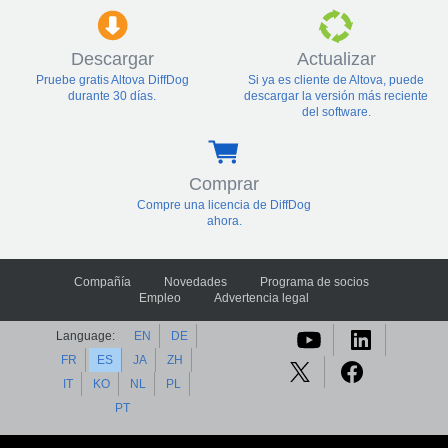
Descargar
Actualizar
Pruebe gratis Altova DiffDog
Si ya es cliente de Altova, puede
durante 30 días.
descargar la versión más reciente
del software.
Comprar
Compre una licencia de DiffDog
ahora.
Compañía
Novedades
Programa de socios
Empleo
Advertencia legal
Language:
EN
DE
FR
ES
JA
ZH
IT
KO
NL
PL
PT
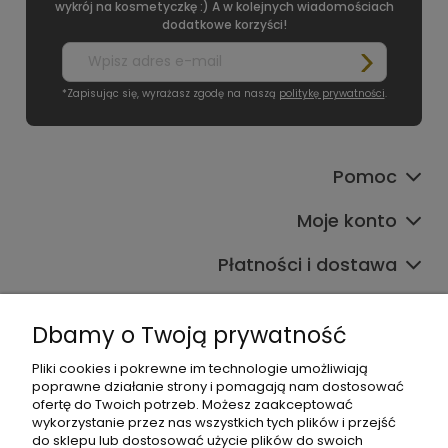
wykrój na kosmetyczkę :) A w kolejnych wiadomościach
dodatkowe korzyści!
*Zapisując się, wyrażasz zgodę na naszą
politykę prywatności
.
Pomoc
Moje konto
Płatności i dostawa
Informacje
Dbamy o Twoją prywatność
O nas
Pliki cookies i pokrewne im technologie umożliwiają
poprawne działanie strony i pomagają nam dostosować
ofertę do Twoich potrzeb. Możesz zaakceptować
wykorzystanie przez nas wszystkich tych plików i przejść
do sklepu lub dostosować użycie plików do swoich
○ ○ ○ ○ ○
When a line carries an image, skip the image and repeat everything else above exactly as written.

Descargar
Actualizar
Pruebe gratis Altova DiffDog
Si ya es cliente de Altova, puede
durante 30 días.
descargar la versión más reciente
del software.
Comprar
Compre una licencia de DiffDog
ahora.
Compañía
Novedades
Programa de socios
Empleo
Advertencia legal
Language:
EN
DE
FR
ES
JA
ZH
IT
KO
NL
PL
PT
wykrój na kosmetyczkę :) A w kolejnych wiadomościach
dodatkowe korzyści!
*Zapisując się, wyrażasz zgodę na naszą
politykę prywatności
.
Pomoc
Moje konto
Płatności i dostawa
Informacje
Dbamy o Twoją prywatność
O nas
Pliki cookies i pokrewne im technologie umożliwiają
poprawne działanie strony i pomagają nam dostosować
ofertę do Twoich potrzeb. Możesz zaakceptować
wykorzystanie przez nas wszystkich tych plików i przejść
do sklepu lub dostosować użycie plików do swoich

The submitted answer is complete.